• EXERCISE PROMPT: The answer must be an exact printing of every record below, with the pictures omitted.

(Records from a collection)
========================================================================
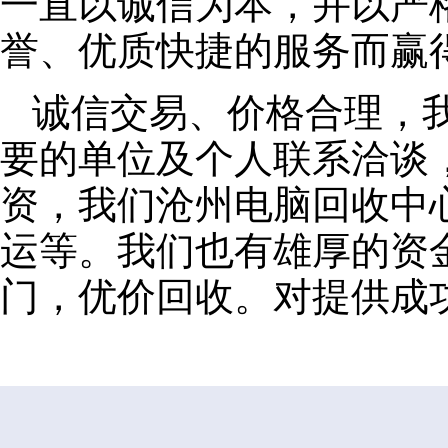
一直以诚信为本，并以严
誉、优质快捷的服务而赢
诚信交易、价格合理，
要的单位及个人联系洽谈
资，我们沧州电脑回收中
运等。我们也有雄厚的资
门，优价回收。对提供成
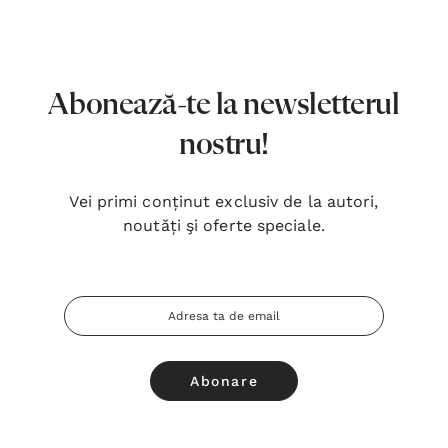
7,00 Lei
180,
Detalii
Detal
Noblețea suferinței - Sabina
Bibli
Abonează-te la newsletterul
Wurmbrand
Lloyd
nostru!
43,00 Lei
67,0
Detalii
Detal
Vei primi conținut exclusiv de la autori,
noutăți şi oferte speciale.
Noul Testament și Psalmii - Tsb
Cânta
17,00 Lei
59,0
Adresa
Detalii
Detal
Email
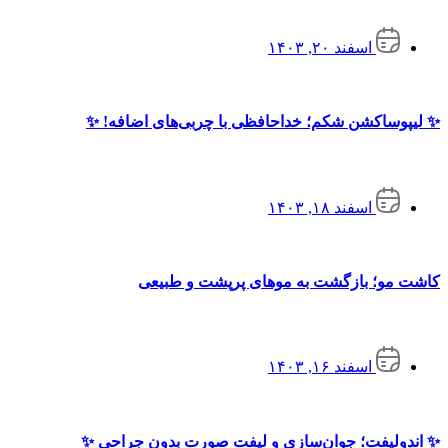
اسفند ۲۰, ۱۴۰۳
✨ لیپوساکشن شکم؛ خداحافظی با چربی‌های اضافه! ✨
اسفند ۱۸, ۱۴۰۳
کاشت مو؛ بازگشت به موهای پرپشت و طبیعی
اسفند ۱۶, ۱۴۰۳
✨ اندولیفت؛ جوان‌سازی و لیفت صورت بدون جراحی ✨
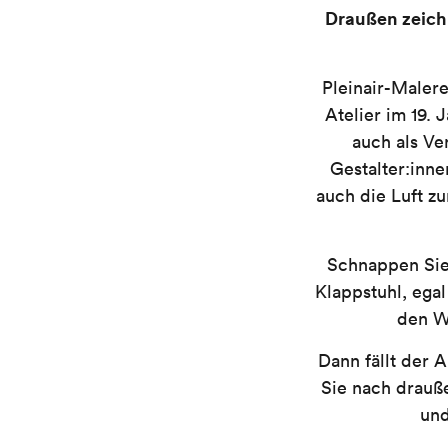
Draußen zeich
Pleinair-Maler
Atelier im 19. 
auch als Ve
Gestalter:inn
auch die Luft z
Schnappen Sie 
Klappstuhl, egal
den W
Dann fällt der A
Sie nach drauß
und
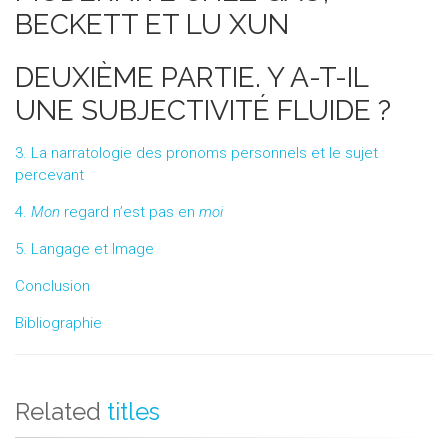
BECKETT ET LU XUN
DEUXIÈME PARTIE. Y A-T-IL
UNE SUBJECTIVITÉ FLUIDE ?
3. La narratologie des pronoms personnels et le sujet
percevant
4.
Mon
regard n’est pas en
moi
5. Langage et Image
Conclusion
Bibliographie
Related
titles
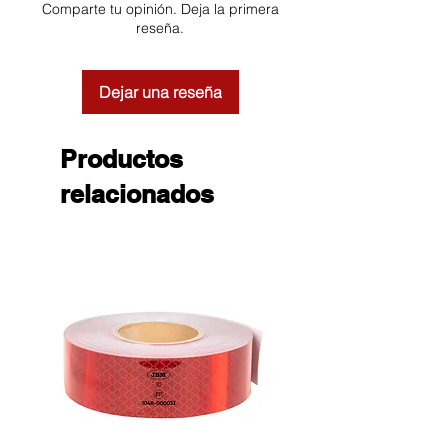
Comparte tu opinión. Deja la primera
reseña.
Dejar una reseña
Productos
relacionados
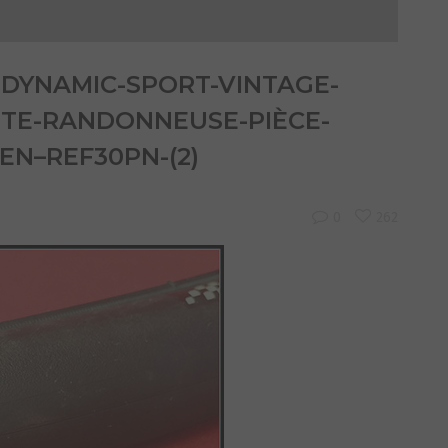
-DYNAMIC-SPORT-VINTAGE-
TTE-RANDONNEUSE-PIÈCE-
EN–REF30PN-(2)
0
262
========================================================================
• EXPECTED ANSWER:
一直以诚信为本，并以严
誉、优质快捷的服务而赢
诚信交易、价格合理，
要的单位及个人联系洽谈
资，我们沧州电脑回收中
运等。我们也有雄厚的资
门，优价回收。对提供成
7,00 Lei
180,
Detalii
Detal
Noblețea suferinței - Sabina
Bibli
Abonează-te la newsletterul
Wurmbrand
Lloyd
nostru!
43,00 Lei
67,0
Detalii
Detal
Vei primi conținut exclusiv de la autori,
noutăți şi oferte speciale.
Noul Testament și Psalmii - Tsb
Cânta
17,00 Lei
59,0
Adresa
Detalii
Detal
Email
اسفند ۲۰, ۱۴۰۳
✨ لیپوساکشن شکم؛ خداحافظی با چربی‌های اضافه! ✨
اسفند ۱۸, ۱۴۰۳
کاشت مو؛ بازگشت به موهای پرپشت و طبیعی
اسفند ۱۶, ۱۴۰۳
✨ اندولیفت؛ جوان‌سازی و لیفت صورت بدون جراحی ✨
Draußen zeich
Pleinair-Maler
Atelier im 19. 
auch als Ve
Gestalter:inn
auch die Luft z
Schnappen Sie 
Klappstuhl, egal
den W
Dann fällt der A
Sie nach drauß
und
BECKETT ET LU XUN
DEUXIÈME PARTIE. Y A-T-IL
UNE SUBJECTIVITÉ FLUIDE ?
3. La narratologie des pronoms personnels et le sujet
percevant
4.
Mon
regard n’est pas en
moi
5. Langage et Image
Conclusion
Bibliographie
Related
titles
Comparte tu opinión. Deja la primera
reseña.
Dejar una reseña
Productos
relacionados
-DYNAMIC-SPORT-VINTAGE-
TTE-RANDONNEUSE-PIÈCE-
EN–REF30PN-(2)
0
262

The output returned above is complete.